Глава 20

 Черт. Черт. Черт.
       Черт! Черт! Черт! Черт! Черт!
       Зачем, вот зачем он сюда приехал? Почему именно сюда? Взял мотоцикл, впервые за долгих два месяца, и решил отметить весну, катаясь по трасе. Ноги автоматически принесли сюда.

       Потому что там они впервые сидели с Саксоном, когда дошло дело до дополнительных занятий. Потому что там он вышвырнул учебник этики в реку, когда Джон сказал, что ему куда интереснее читать о звездах, чем учить глупые правила этикета, почти в каждой стране одинаковые.
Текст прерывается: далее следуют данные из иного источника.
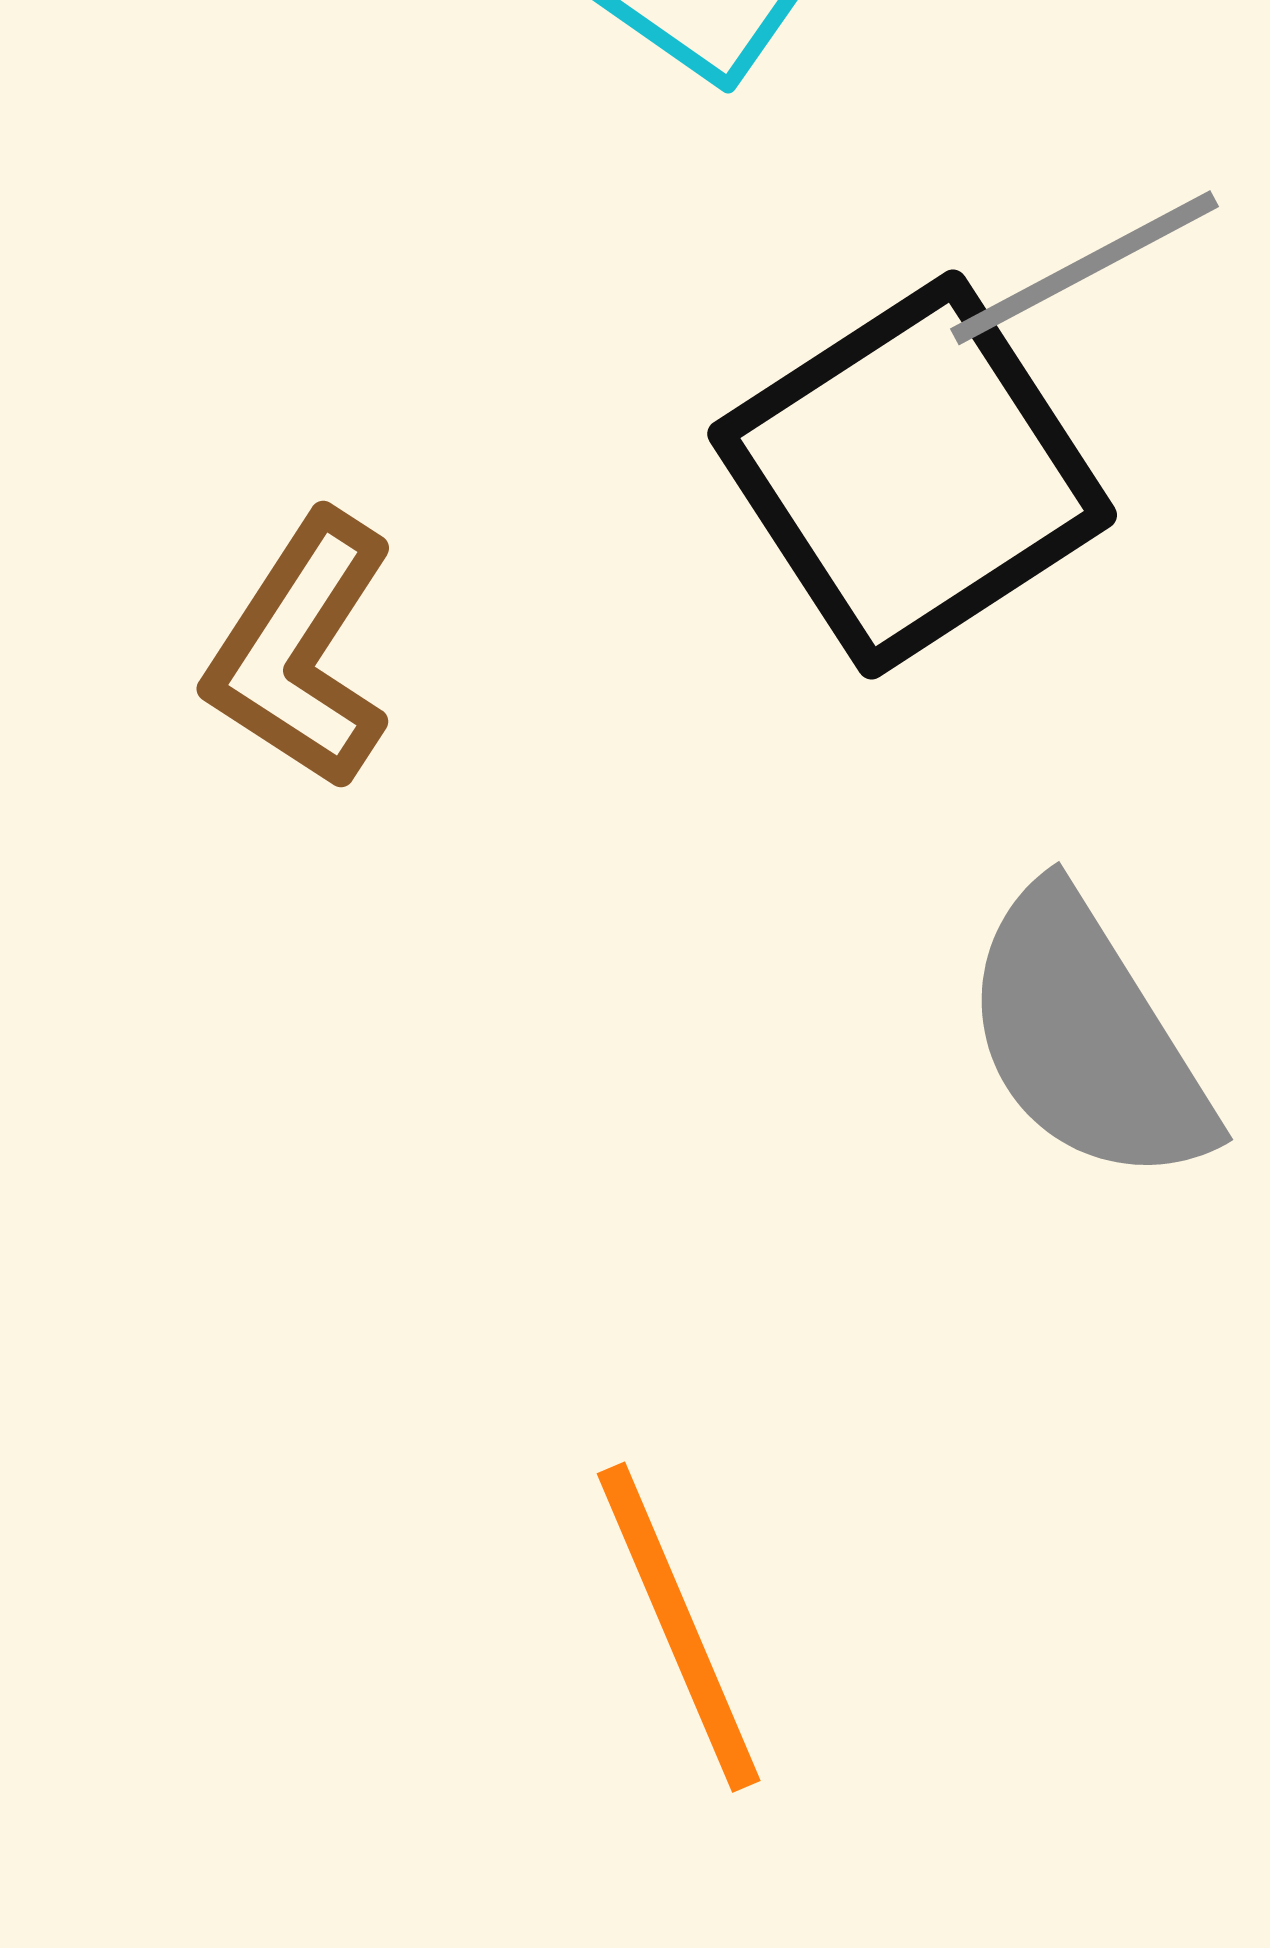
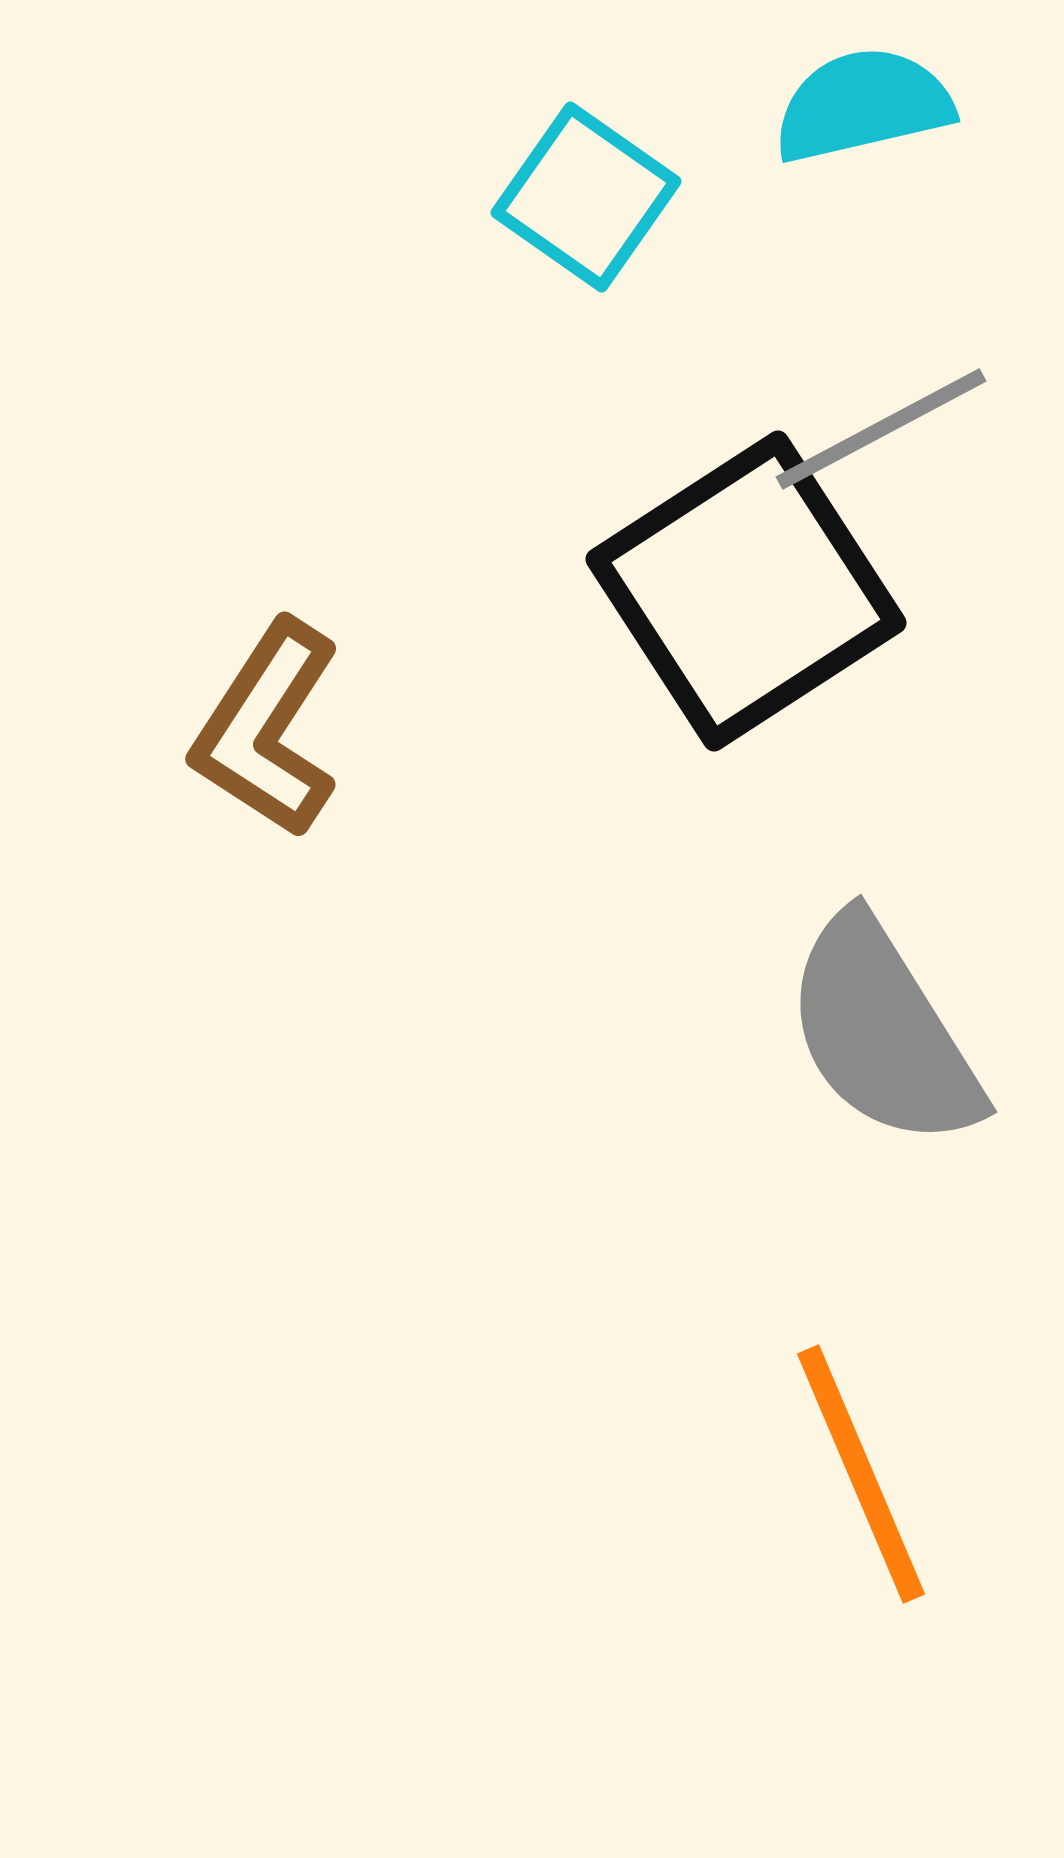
orange line: (679, 1627) -> (861, 1474), moved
Потому что Гарри таскал сюда плеер и булочки с корицей, испеченные матерью, и до самого наступления холодов, они сидели на этой чертовой укромной равнине, болтая ногами, спорили, и Гарри говорил, что он ничего не понимает. Потому что это – самое первое место, которое ассоциируется у Джона Смита с невыносимым Гарольдом Саксоном. Сидящем сейчас здесь вместе с Люси и мило потягивающим с ней чай в пластиковых стаканчиках.

       Больно. Больно. Больно.
       Больно. Больно. Больно.
       Больно. Больно. Больно. Больно. Больно.

       Ничего, кроме боли, Джон теперь не чувствовал. Сменившаяся пустотой, теперь она будто снова вернулась, во сто крат сильнее, чем раньше, обожгла глотку, опалила желудок, выжгла каждую клетку тела.
       Больно. Больно. Больно. Больно. Больно.

       Неистово хочется кричать, вопить на всю Вселенную, бить кулаками о землю, едва отошедшую от зимних морозов и ловящую первые дни весны. А еще – плакать и бежать, сломя голову. Вот только бежать – не его прерогатива.
       Джон замирает, забыв, как дышать, но вовсе не от восторга, потому что видит выгнутую в довольном изгибе спину Гарольда, и слышит его смех в ответ на попискивание Люси, очевидно, рассказывающей смешную историю, а потому что желание заорать, бить их чем-то тяжелым до смерти, застилает мозг, рискуя окончательно завладеть им, целиком и полностью.
       Джон покачал головой, отгоняя дурные мысли. Нет. Это все глупости. Так нельзя. В конце концов, это ОБЫЧНОЕ место. Гарри любит здесь бывать, он не обязан превращать поляну в нечто сакральное только потому, что двое мальчишек занимались здесь теплыми осенними вечерами.

       - О, Джонни! – Люси встала, приветливо помахав рукой. – Привет, Джонни! Иди к нам!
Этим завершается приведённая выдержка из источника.